Taking that huge chance ended up being the best decision for Sidberry, as he is now a full-time Technical Designer for Carter’s Inc., a company that has made baby and children’s clothes since 1865.
He didn’t stop there, either. He spends his free time working on two clothing lines on the side, one by himself and one with the help of partners.
After changing his major, he got involved on campus in order to grow his list of skills and experience. He worked as a Camp War Eagle Counselor and Parent Counselor, then served as a Head Counselor. He was also the Director of T-shirts for SGA, where he designed all of the shirts for the organization. “My involvement on campus made me very punctual, because being a counselor was very structured,” said Sidberry. “Camp War Eagle was a well-oiled machine and I always had to be on time. I’m also confident in completing things — I learned through experience how to make a plan and then complete it.”

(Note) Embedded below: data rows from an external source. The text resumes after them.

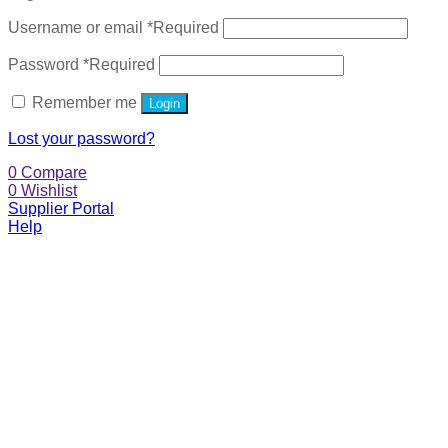
Username or email
*
Required
Password
*
Required
Remember me
Login
Lost your password?
0
Compare
0
Wishlist
Supplier Portal
Help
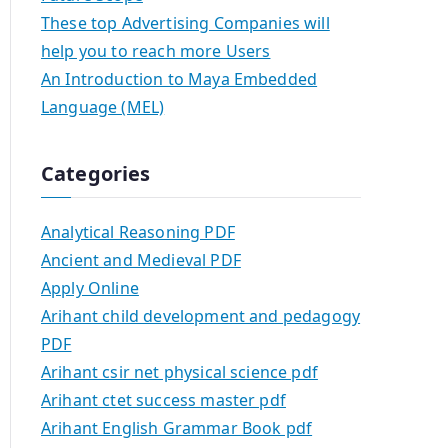
These top Advertising Companies will
help you to reach more Users
An Introduction to Maya Embedded
Language (MEL)
Categories
Analytical Reasoning PDF
Ancient and Medieval PDF
Apply Online
Arihant child development and pedagogy
PDF
Arihant csir net physical science pdf
Arihant ctet success master pdf
Arihant English Grammar Book pdf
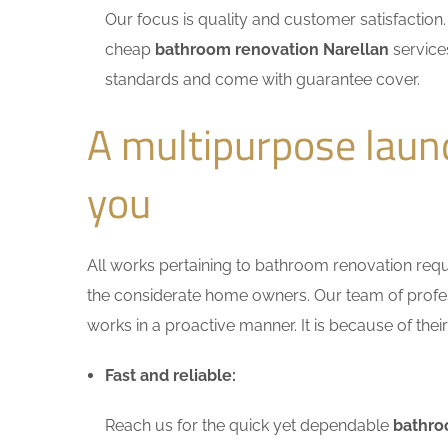
Our focus is quality and customer satisfactio
cheap
bathroom renovation Narellan
services
standards and come with guarantee cover.
A multipurpose laun
you
All works pertaining to bathroom renovation requir
the considerate home owners. Our team of profess
works in a proactive manner. It is because of thei
Fast and reliable:
Reach us for the quick yet dependable
bathro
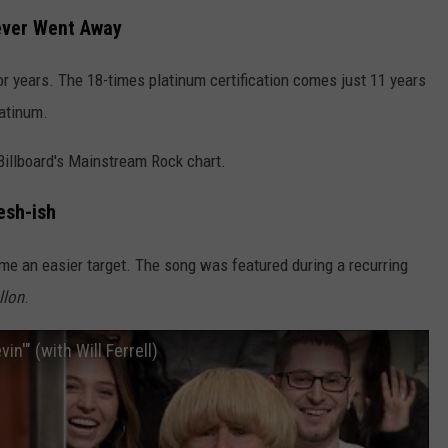
ever Went Away
or years. The 18-times platinum certification comes just 11 years
latinum.
Billboard's Mainstream Rock chart.
esh-ish
me an easier target. The song was featured during a recurring
llon
.
in'" (with Will Ferrell)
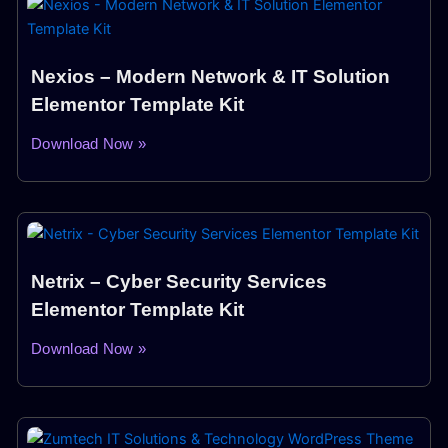
Nexios – Modern Network & IT Solution
Elementor Template Kit
Download Now »
Netrix – Cyber Security Services
Elementor Template Kit
Download Now »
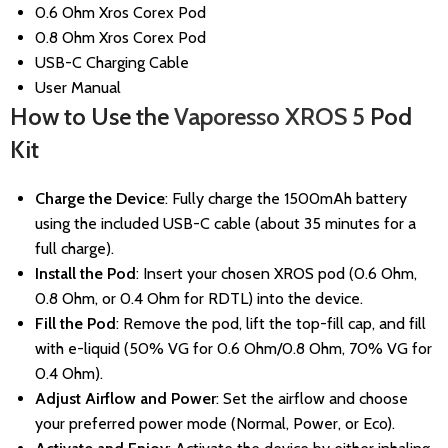
0.6 Ohm Xros Corex Pod
0.8 Ohm Xros Corex Pod
USB-C Charging Cable
User Manual
How to Use the
Vaporesso XROS 5
Pod
Kit
Charge the Device
: Fully charge the 1500mAh battery
using the included USB-C cable (about 35 minutes for a
full charge).
Install the Pod
: Insert your chosen XROS pod (0.6 Ohm,
0.8 Ohm, or 0.4 Ohm for RDTL) into the device.
Fill the Pod
: Remove the pod, lift the top-fill cap, and fill
with e-liquid (50% VG for 0.6 Ohm/0.8 Ohm, 70% VG for
0.4 Ohm).
Adjust Airflow and Power
: Set the airflow and choose
your preferred power mode (Normal, Power, or Eco).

His classes at Auburn shaped who he is as a designer, and he feels that his education prepared him for the real world better than a fine arts school could have.
“During my internships, I noticed other students from fine arts schools struggled a little more than I did because they didn’t have the well-rounded skills Auburn gave me. I learned how to do things from start to finish in my classes, not just the art side.”

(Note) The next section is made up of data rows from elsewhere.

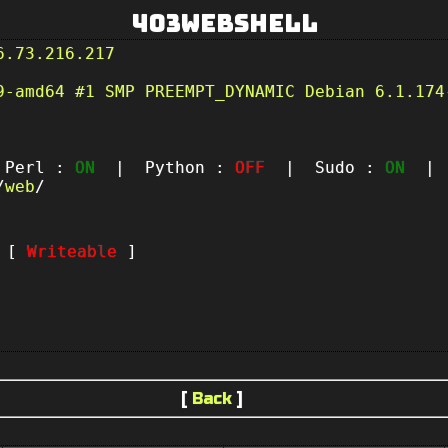
403Webshell
6.73.216.217
9-amd64 #1 SMP PREEMPT_DYNAMIC Debian 6.1.174
erl :
ON
| Python :
OFF
| Sudo :
ON
| P
/
web
/
t [
Writeable
]
[
Back
]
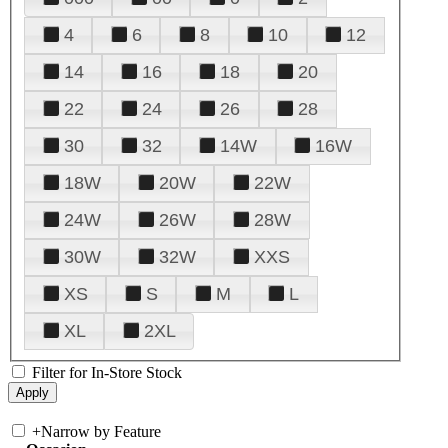
4
6
8
10
12
14
16
18
20
22
24
26
28
30
32
14W
16W
18W
20W
22W
24W
26W
28W
30W
32W
XXS
XS
S
M
L
XL
2XL
Filter for In-Store Stock
+
Narrow by Feature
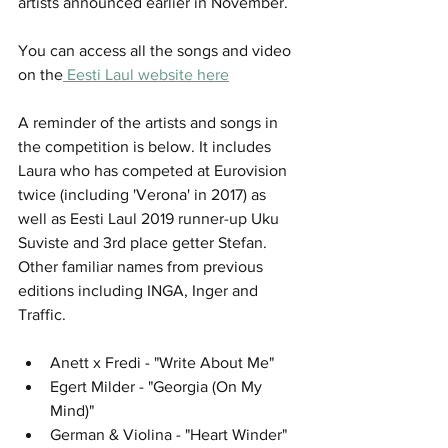
artists announced earlier in November. 
You can access all the songs and video 
on the
 Eesti Laul website here
A reminder of the artists and songs in 
the competition is below. It includes 
Laura who has competed at Eurovision 
twice (including 'Verona' in 2017) as 
well as Eesti Laul 2019 runner-up Uku 
Suviste and 3rd place getter Stefan. 
Other familiar names from previous 
editions including INGA, Inger and 
Traffic. 
Anett x Fredi - "Write About Me"
Egert Milder - "Georgia (On My 
Mind)"
German & Violina - "Heart Winder"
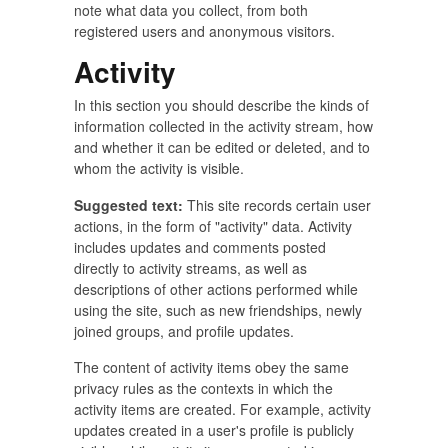
note what data you collect, from both
registered users and anonymous visitors.
Activity
In this section you should describe the kinds of
information collected in the activity stream, how
and whether it can be edited or deleted, and to
whom the activity is visible.
Suggested text:
This site records certain user
actions, in the form of "activity" data. Activity
includes updates and comments posted
directly to activity streams, as well as
descriptions of other actions performed while
using the site, such as new friendships, newly
joined groups, and profile updates.
The content of activity items obey the same
privacy rules as the contexts in which the
activity items are created. For example, activity
updates created in a user's profile is publicly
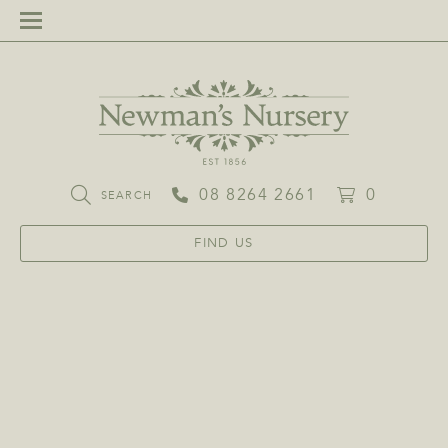
08 8264 2661
0
SEARCH
FIND US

Graduating from Auburn with a Bachelor’s degree in Apparel Merchandising, Design and Production Management in 2008, he had a job offer on the table from a business in Los Angeles. However, because this was around the time of the recession, he decided his best bet would be to decline the offer and stick around for his Master’s degree. After earning his Master’s in Production Management in 2011 and completing several internships and jobs in California, he determined that the cost of living in the West was not practical, so he made his way back down South.

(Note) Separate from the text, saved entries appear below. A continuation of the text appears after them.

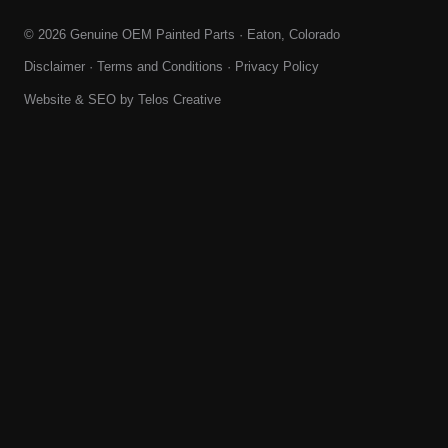
© 2026 Genuine OEM Painted Parts · Eaton, Colorado
Disclaimer
·
Terms and Conditions
·
Privacy Policy
Website & SEO by
Telos Creative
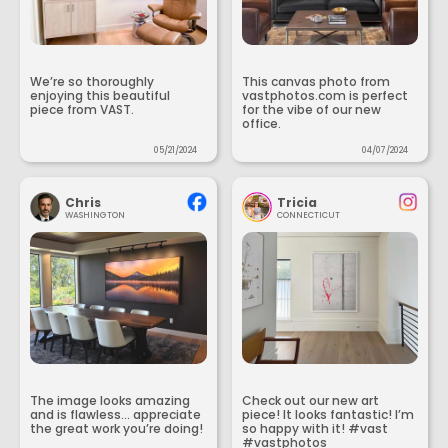
We’re so thoroughly
This canvas photo from
enjoying this beautiful
vastphotos.com is perfect
piece from VAST.
for the vibe of our new
office.
05/21/2024
04/07/2024
Chris
Tricia
WASHINGTON
CONNECTICUT
The image looks amazing
Check out our new art
and is flawless... appreciate
piece! It looks fantastic! I’m
the great work you’re doing!
so happy with it! #vast
#vastphotos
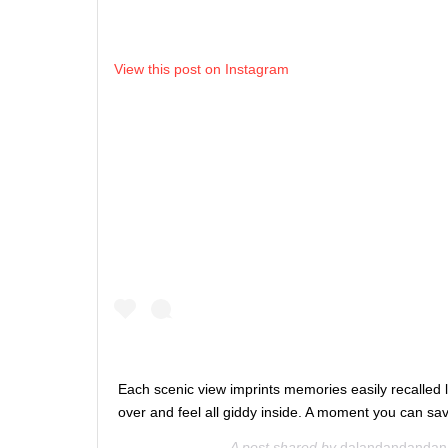
View this post on Instagram
Each scenic view imprints memories easily recalled 
over and feel all giddy inside. A moment you can s
A post shared by
dalandandandan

After seeing an opening for a job at Carter’s, he applied for the position of associate tech designer. After about a month of waiting he was offered the job. In the end, it was worth it.
What Sidberry does now is the perfect mix of art and engineering — a combination of his two passions. Making sure clothes are functional when it comes to measurements, he looks at designs and determines the safest and most efficient way to construct the piece, then packages it all up and sends it back to the vendors.
Aside from his full-time job, he also works on designing two lines of clothing. He has one line of menswear that he works on solo, called Astorre Cut + Sew. This line of quality pieces has Sidberry staying up each night to find the best materials for the best prices. He is also working on a line with three other partners called Grail ATL that creates unique clothing for men and women. “I love watching something go from an idea to a functional piece of art — turning it into something you can wear. It’s all about going from concept to reality. The best part is being able to compare a sketch to the real-life version.”
With a passion for creating and high hopes for his clothing lines, this is only the beginning of Sidberry’s career.
“I followed my passion and did what I knew I loved and it all worked out.”